You would have thought that now would be a good idea to hatch a plan – an overall Energy policy, a strategy for the implementation of workable and reasonably-priced options that complement each other.

This would show up the uselessness of the engineering dodos such as new nuclear power and carbon capture and storage. To combat non-solutions, all we need is plans.

Well, there’s some movement from the UK Government, as one example, but it’s patchy. As for the social movements – well, that’s another story.

Quite a number of the activist communities still continue to adhere to the model of negative protest against big, old, dirty technology. Every time a piece of news arrives about a technology they don’t like, the “campaign” organisations react critically, defensively.

Every public event and “direct action” centres around things that people don’t want and don’t like. It’s never very happy. Civil society never gets around to forming a concrete positive proposal for how energy should be managed going forward.

To shine a light on this a little – Bill McKibben is just about to waste a whole bunch of his and other peoples’ time and energy on a schedule of “civil disobedience”, but this is likely to have little lasting impact on those who actually make decisions about the production and exploitation of energy resources :-

https://www.christiancentury.org/article/2010-12/disobedience

“Disobedience : Direct action on global warming : Dec 27, 2010 by Bill McKibben : If there was ever an issue about which civil disobedience should not be required, global warming is it…Global warming shouldn’t be a moral question, but because of our inaction it’s become the greatest moral challenge of our time.”

Couched in moral imperatives, Bill McKibben appears to be suggesting that the very best thing we should all do is to go and idle about outside a coal power station, or the like, and risk getting watercannoned, beat up or arrested. As if that helps – which it doesn’t.

There are some engineering people working to propose pragmatic, low cost strategies for implementing significant improvements in energy provision, but their work is not always read properly by the non-governmental organisations and independent groups.

If you’re not an engineer, your eyes tend to glaze over when you see a technical report. You don’t take it in, so you don’t understand the plan. Many social activists regard engineering reports as being simply “vision” and don’t understand the real proposals they contain.

Because activists regularly don’t understand positive proposals for changes in the energy systems, they can’t “get behind” them.
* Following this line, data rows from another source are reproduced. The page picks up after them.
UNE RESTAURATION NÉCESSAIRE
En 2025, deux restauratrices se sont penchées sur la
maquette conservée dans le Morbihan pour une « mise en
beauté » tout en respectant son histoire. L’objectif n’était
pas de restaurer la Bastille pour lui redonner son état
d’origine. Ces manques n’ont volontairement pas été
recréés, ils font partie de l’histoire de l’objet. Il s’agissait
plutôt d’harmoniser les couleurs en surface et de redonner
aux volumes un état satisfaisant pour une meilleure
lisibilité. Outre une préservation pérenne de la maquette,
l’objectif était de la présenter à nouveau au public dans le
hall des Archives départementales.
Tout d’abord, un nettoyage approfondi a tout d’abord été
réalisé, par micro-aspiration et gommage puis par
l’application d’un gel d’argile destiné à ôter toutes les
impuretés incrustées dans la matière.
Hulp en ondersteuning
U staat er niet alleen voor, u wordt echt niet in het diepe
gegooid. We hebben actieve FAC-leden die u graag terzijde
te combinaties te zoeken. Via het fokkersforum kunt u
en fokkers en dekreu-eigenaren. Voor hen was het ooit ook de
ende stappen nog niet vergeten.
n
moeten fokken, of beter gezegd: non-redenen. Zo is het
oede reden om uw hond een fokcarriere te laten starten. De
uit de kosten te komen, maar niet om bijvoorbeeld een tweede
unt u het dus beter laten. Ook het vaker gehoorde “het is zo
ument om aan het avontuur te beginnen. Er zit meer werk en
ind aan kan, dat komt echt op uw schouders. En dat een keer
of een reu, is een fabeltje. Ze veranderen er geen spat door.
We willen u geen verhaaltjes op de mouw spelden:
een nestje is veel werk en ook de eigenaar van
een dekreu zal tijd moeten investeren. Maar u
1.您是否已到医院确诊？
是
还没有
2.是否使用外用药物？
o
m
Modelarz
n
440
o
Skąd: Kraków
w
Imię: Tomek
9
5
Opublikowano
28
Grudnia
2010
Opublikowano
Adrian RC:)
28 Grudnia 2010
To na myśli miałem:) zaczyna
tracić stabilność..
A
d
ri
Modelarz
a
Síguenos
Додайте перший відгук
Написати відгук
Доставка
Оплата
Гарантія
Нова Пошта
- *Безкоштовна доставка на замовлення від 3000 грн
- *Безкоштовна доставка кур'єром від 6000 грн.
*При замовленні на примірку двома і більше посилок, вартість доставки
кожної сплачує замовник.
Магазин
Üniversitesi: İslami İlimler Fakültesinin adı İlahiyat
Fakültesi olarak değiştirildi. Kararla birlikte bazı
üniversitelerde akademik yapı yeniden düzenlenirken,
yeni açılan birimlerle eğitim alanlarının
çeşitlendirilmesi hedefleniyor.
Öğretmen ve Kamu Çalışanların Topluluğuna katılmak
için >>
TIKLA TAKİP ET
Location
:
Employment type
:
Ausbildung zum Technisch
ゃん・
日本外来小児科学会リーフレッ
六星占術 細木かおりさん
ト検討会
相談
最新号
So, without a plan, a plan for positive action, the default activist position is negatively opposing bad, old fossil fuel energies.
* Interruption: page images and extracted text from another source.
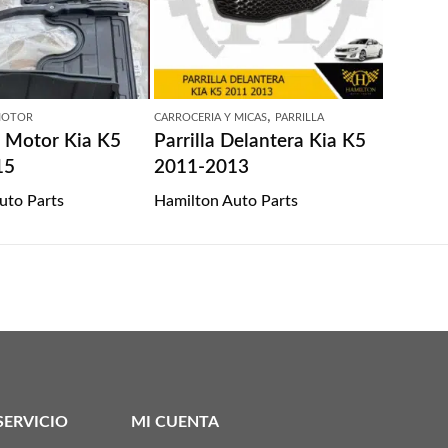
,
 MOTOR
CARROCERIA Y MICAS
PARRILLA
 Motor Kia K5
Parrilla Delantera Kia K5
15
2011-2013
uto Parts
Hamilton Auto Parts
SERVICIO
MI CUENTA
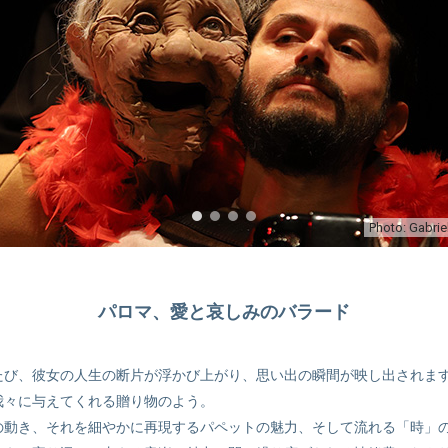
Photo: Gabrie
パロマ、愛と哀しみのバラード
たび、彼女の人生の断片が浮かび上がり、思い出の瞬間が映し出されま
我々に与えてくれる贈り物のよう。
の動き、それを細やかに再現するパペットの魅力、そして流れる「時」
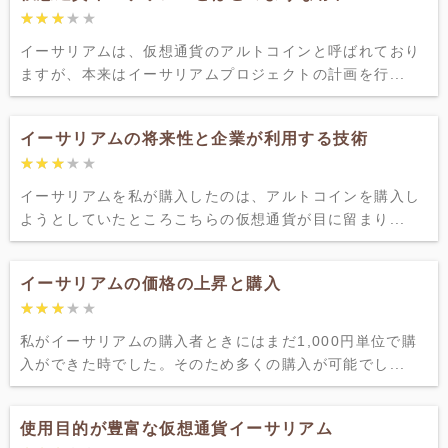
★★★★★
★★★★★
イーサリアムは、仮想通貨のアルトコインと呼ばれており
ますが、本来はイーサリアムプロジェクトの計画を行...
イーサリアムの将来性と企業が利用する技術
★★★★★
★★★★★
イーサリアムを私が購入したのは、アルトコインを購入し
ようとしていたところこちらの仮想通貨が目に留まり...
イーサリアムの価格の上昇と購入
★★★★★
★★★★★
私がイーサリアムの購入者ときにはまだ1,000円単位で購
入ができた時でした。そのため多くの購入が可能でし...
使用目的が豊富な仮想通貨イーサリアム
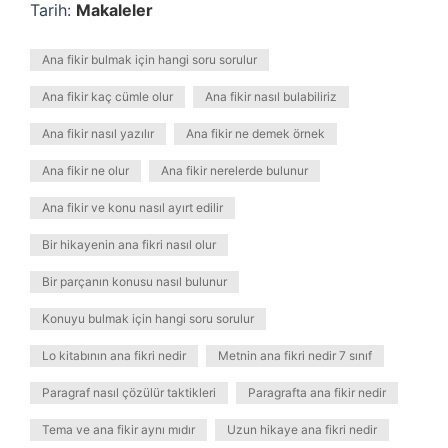
Tarih:
Makaleler
Ana fikir bulmak için hangi soru sorulur
Ana fikir kaç cümle olur
Ana fikir nasıl bulabiliriz
Ana fikir nasıl yazılır
Ana fikir ne demek örnek
Ana fikir ne olur
Ana fikir nerelerde bulunur
Ana fikir ve konu nasıl ayırt edilir
Bir hikayenin ana fikri nasıl olur
Bir parçanın konusu nasıl bulunur
Konuyu bulmak için hangi soru sorulur
Lo kitabının ana fikri nedir
Metnin ana fikri nedir 7 sınıf
Paragraf nasıl çözülür taktikleri
Paragrafta ana fikir nedir
Tema ve ana fikir aynı mıdır
Uzun hikaye ana fikri nedir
Struggling against fossil fuel energies and nuclear power is like trying to scramble up a scree slope while its experiencing an avalanche. By being continuously negative, activists don’t get anywhere fast.

Don’t get me wrong – it has been very necessary to follow through on resisting the negative aspects of energy for several years. People have had iconic photo opportunities camped outside massive, sinful coal power plants, or kneeling on an aeroplane runway. The “no” has been witnessed. And I have been a part of that witness.

But now we need to get on to the “yes”.

What is it that we are assenting to ? What changes do we think are practical, pragmatic to implement to drastically reduce carbon dioxide emissions in the United Kingdom.

Here’s just a couple of numbers :-

Biogas (from rotting sewage/food/plants) could provide somewhere between 20% and 50% of our current grid gas needs.
Insulating and draught-proofing buildings could cut Natural Gas use by something of the order of 30%.
Wind power could provide 45% of our electricity.

These are very Big Numbers.

Who says there is no “silver bullet” to fix the energy system ?

Several groups have a good idea on how these and other technologies can be implemented, and they have not been offhandedly ignored or dismissed by those that have the job of administering the country.

So what is it that we want ? And when are we going to have a wind turbine hugging event ? Or a Woodstock at a hydropower lake ?

Love your green energy. Go bless it with incense, chanting and soul.